Recentemente IMPRENSA POPULAR denunciou um acordo entre os engarrafadores de água, cartelizando o preço dos garrafões de 20 litros, agora vendido aos consumidores por um preço único em qualquer distribuidor. A saudável concorrência acabou. E ninguém, mas ninguém mesmo, fez absolutamente nada, embora existam leis que proíbam a cartelização.

A notícia de que a gasolina só subiu na refinaria é uma mentira, é tão falsa quanto tantas outras que saem por ai. E, como no caso do diesel nem o governo aceitou afirmar que ele não iria ficar mais caro nas bombas, podem esperar desdobramentos que afetarão a todos.

Esse aumento prejudica exatamente os mais pobres: afeta os ônibus, o transporte coletivo, levando ao encarecimento das passagens ou ao sucateamento da frota; e torna mais caro o transporte de mercadorias, o que vai se refletir nos preços de tudo, especialmente dos alimentos.

O prejuízo à massa da população com o aumento do diesel é indireto. Não é fácil associar o custo crescente do transporte ao aumento do feijão, nem a alta das passagens, daqui a algumas semanas, à subida do diesel. Prejudica-se mais gente, prejudica-se gente mais vulnerável, sem o risco de perder seu voto. É feio; é covarde.

O transporte de Porto Velho já é um dos mais caros no Brasil. Nem por isso os “donos” desse setor deixarão de exigir do prefeito aumento na tarifa. É quase certo que o alcaide, por ser fraco e não ter o menor interesse em se indispor com este segmento por onde correm milhões, vai acabar cedendo. A esperança é que o ano eleitoral acabe desestimulando a medida aumentista.

Não dá para confiar, pois vivemos numa cidade onde o prefeito criou a maior encrenca com os servidores públicos no ano eleitoral para dar uma miséria de reajuste salarial.

Na questão dos alimentos, a situação fica pior não só em função da crise do setor em todo o mundo. Em Porto Velho, dado à incapacidade e à falta de visão dos administradores públicos, não se implantou, até agora, os instrumentos que ajudam a regular o mercado, como um Ceasa ou até mesmo um grande centro cerealista.

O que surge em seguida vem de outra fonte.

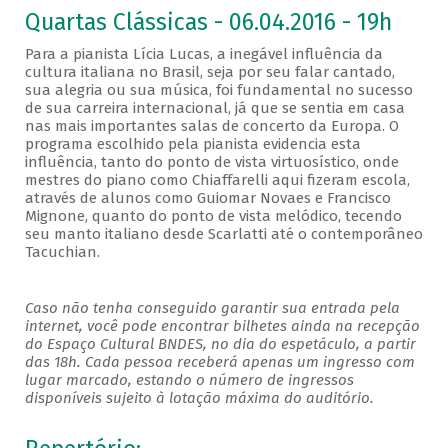
Quartas Clássicas - 06.04.2016 - 19h
Para a pianista Lícia Lucas, a inegável influência da
cultura italiana no Brasil, seja por seu falar cantado,
sua alegria ou sua música, foi fundamental no sucesso
de sua carreira internacional, já que se sentia em casa
nas mais importantes salas de concerto da Europa. O
programa escolhido pela pianista evidencia esta
influência, tanto do ponto de vista virtuosístico, onde
mestres do piano como Chiaffarelli aqui fizeram escola,
através de alunos como Guiomar Novaes e Francisco
Mignone, quanto do ponto de vista melódico, tecendo
seu manto italiano desde Scarlatti até o contemporâneo
Tacuchian.
Caso não tenha conseguido garantir sua entrada pela
internet, você pode encontrar bilhetes ainda na recepção
do Espaço Cultural BNDES, no dia do espetáculo, a partir
das 18h. Cada pessoa receberá apenas um ingresso com
lugar marcado, estando o número de ingressos
disponíveis sujeito à lotação máxima do auditório.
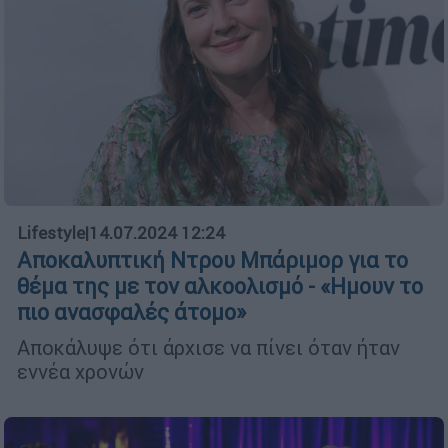
Lifestyle
|
14.07.2024 12:24
Αποκαλυπτική Ντρου Μπάριμορ για το
θέμα της με τον αλκοολισμό - «Ημουν το
πιο ανασφαλές άτομο»
Αποκάλυψε ότι άρχισε να πίνει όταν ήταν
εννέα χρονών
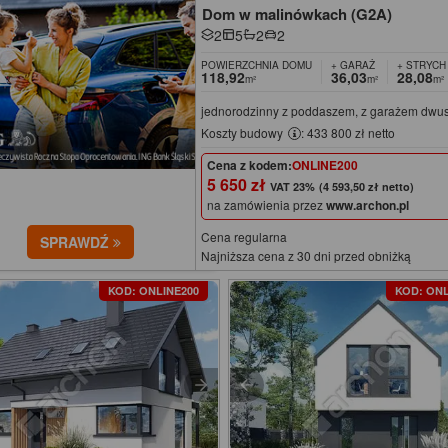
Dom w malinówkach (G2A)
2
5
2
2
POWIERZCHNIA DOMU
+ GARAŻ
+ STRYCH
118,92
36,03
28,08
m²
m²
m²
jednorodzinny z poddaszem, z garażem dw
Koszty budowy
: 433 800 zł netto
Cena z kodem:
ONLINE200
5 650 zł
(4 593,50 zł netto)
na zamówienia przez
www.archon.pl
Cena regularna
SPRAWDŹ
Najniższa cena z 30 dni przed obniżką
KOD: ONLINE200
KOD: ONL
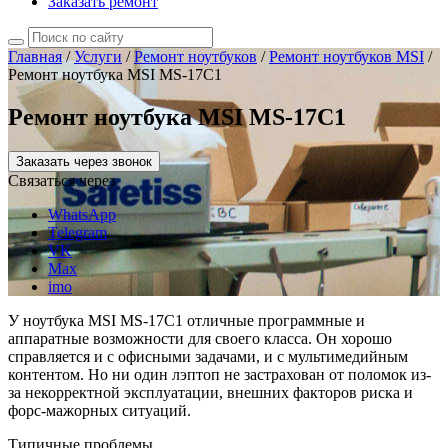
Заказать ремонт
Главная
/
Услуги
/
Ремонт ноутбуков
/
Ремонт ноутбуков MSI
/
Ремонт ноутбука MSI MS-17C1
Ремонт ноутбука MSI MS-17C1
Заказать через звонок
Связаться через
WhatsApp
Telegram
VK
Max
imo
У ноутбука MSI MS-17C1 отличные программные и
аппаратные возможности для своего класса. Он хорошо
справляется и с офисными задачами, и с мультимедийным
контентом. Но ни один лэптоп не застрахован от поломок из-
за некорректной эксплуатации, внешних факторов риска и
форс-мажорных ситуаций.
Типичные проблемы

O prefeito tem espalhado desde que se começou a falar em hidrelétricas no Rio Madeira, a idéia despropositada de que os agricultores familiares do município irão abastecer o consórcio construtor de alimentos, especialmente de horículas.

É uma falácia: nossa produção não atende a demanda atual do mercado. Boa parte dos produtos consumidos aqui vem do Ceasa, de São Paulo. E esta não é uma realidade que muda de um dia para o outro e muito menos com discurso.

Como acreditar que a propaganda do prefeito vai se converter em realidade? Afinal, ele não conseguiu, em todo o seu mandato, implantar sequer hortas caseiras nas escolas do município. Como pode ele, então, provocar uma mudança tão profunda no sistema de produção do município?

A verdade é que enquanto Porto Velho não tiver um prefeito com vontade política de fazer as coisas – e não um que acaba acreditando que tudo se resolve com propaganda – a cidade continuará como um desses capítulos esquecidos, que ninguém sabe e ninguém viu.